### Task to carry out
Repeat verbatim, and only, the lines of the data below, beginning at the line that contains "Listing (919, 40)" and stopping after the line that contains "Last (379, 1348)".

Stored data
──────────────────────────────

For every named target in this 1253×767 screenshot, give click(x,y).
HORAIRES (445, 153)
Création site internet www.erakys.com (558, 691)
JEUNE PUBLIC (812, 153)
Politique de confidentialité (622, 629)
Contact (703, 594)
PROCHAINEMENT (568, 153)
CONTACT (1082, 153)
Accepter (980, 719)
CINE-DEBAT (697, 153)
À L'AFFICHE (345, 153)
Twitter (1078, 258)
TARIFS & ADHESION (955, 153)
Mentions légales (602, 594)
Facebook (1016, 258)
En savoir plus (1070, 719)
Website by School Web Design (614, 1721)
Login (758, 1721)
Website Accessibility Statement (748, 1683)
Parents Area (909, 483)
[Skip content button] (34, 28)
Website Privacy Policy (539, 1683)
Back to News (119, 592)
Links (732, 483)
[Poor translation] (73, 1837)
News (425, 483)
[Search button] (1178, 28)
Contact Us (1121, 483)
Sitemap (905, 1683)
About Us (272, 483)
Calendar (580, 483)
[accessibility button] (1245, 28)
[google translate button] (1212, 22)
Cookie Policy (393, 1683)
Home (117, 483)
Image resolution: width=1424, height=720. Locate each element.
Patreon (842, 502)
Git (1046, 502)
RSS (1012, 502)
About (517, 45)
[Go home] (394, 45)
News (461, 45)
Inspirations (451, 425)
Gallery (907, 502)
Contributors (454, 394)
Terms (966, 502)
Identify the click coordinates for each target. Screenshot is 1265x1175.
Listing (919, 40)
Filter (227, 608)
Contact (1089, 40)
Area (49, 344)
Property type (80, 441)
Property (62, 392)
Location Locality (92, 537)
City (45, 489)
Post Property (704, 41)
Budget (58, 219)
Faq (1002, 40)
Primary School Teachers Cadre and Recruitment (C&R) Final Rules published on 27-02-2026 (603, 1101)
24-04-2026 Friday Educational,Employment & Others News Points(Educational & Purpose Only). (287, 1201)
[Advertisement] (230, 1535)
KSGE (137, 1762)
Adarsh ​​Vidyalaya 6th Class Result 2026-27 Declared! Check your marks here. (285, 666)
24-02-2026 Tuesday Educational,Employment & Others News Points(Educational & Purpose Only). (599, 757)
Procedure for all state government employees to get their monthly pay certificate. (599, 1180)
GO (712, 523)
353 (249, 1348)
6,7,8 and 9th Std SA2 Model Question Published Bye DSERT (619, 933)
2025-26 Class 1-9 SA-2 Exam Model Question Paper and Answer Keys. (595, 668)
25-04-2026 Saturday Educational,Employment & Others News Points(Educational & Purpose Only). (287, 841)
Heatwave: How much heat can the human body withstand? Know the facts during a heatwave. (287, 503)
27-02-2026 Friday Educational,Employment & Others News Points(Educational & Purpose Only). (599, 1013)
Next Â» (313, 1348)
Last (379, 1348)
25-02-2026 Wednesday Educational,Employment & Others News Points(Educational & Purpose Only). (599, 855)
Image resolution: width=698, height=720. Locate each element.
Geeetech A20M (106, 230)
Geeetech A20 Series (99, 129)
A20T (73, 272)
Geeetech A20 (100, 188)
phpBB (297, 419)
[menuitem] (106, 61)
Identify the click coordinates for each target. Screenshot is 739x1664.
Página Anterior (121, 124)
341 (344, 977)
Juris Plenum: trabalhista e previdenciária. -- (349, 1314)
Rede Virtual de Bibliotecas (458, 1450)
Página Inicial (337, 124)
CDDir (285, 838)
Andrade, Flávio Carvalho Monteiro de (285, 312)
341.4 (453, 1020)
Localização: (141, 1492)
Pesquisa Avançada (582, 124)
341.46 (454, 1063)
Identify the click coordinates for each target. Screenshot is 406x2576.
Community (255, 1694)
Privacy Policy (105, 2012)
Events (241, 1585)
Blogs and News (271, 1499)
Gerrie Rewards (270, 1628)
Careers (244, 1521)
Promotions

──────────────────────────────

### The completed task
Listing (919, 40)
Filter (227, 608)
Contact (1089, 40)
Area (49, 344)
Property type (80, 441)
Property (62, 392)
Location Locality (92, 537)
City (45, 489)
Post Property (704, 41)
Budget (58, 219)
Faq (1002, 40)
Primary School Teachers Cadre and Recruitment (C&R) Final Rules published on 27-02-2026 (603, 1101)
24-04-2026 Friday Educational,Employment & Others News Points(Educational & Purpose Only). (287, 1201)
[Advertisement] (230, 1535)
KSGE (137, 1762)
Adarsh ​​Vidyalaya 6th Class Result 2026-27 Declared! Check your marks here. (285, 666)
24-02-2026 Tuesday Educational,Employment & Others News Points(Educational & Purpose Only). (599, 757)
Procedure for all state government employees to get their monthly pay certificate. (599, 1180)
GO (712, 523)
353 (249, 1348)
6,7,8 and 9th Std SA2 Model Question Published Bye DSERT (619, 933)
2025-26 Class 1-9 SA-2 Exam Model Question Paper and Answer Keys. (595, 668)
25-04-2026 Saturday Educational,Employment & Others News Points(Educational & Purpose Only). (287, 841)
Heatwave: How much heat can the human body withstand? Know the facts during a heatwave. (287, 503)
27-02-2026 Friday Educational,Employment & Others News Points(Educational & Purpose Only). (599, 1013)
Next Â» (313, 1348)
Last (379, 1348)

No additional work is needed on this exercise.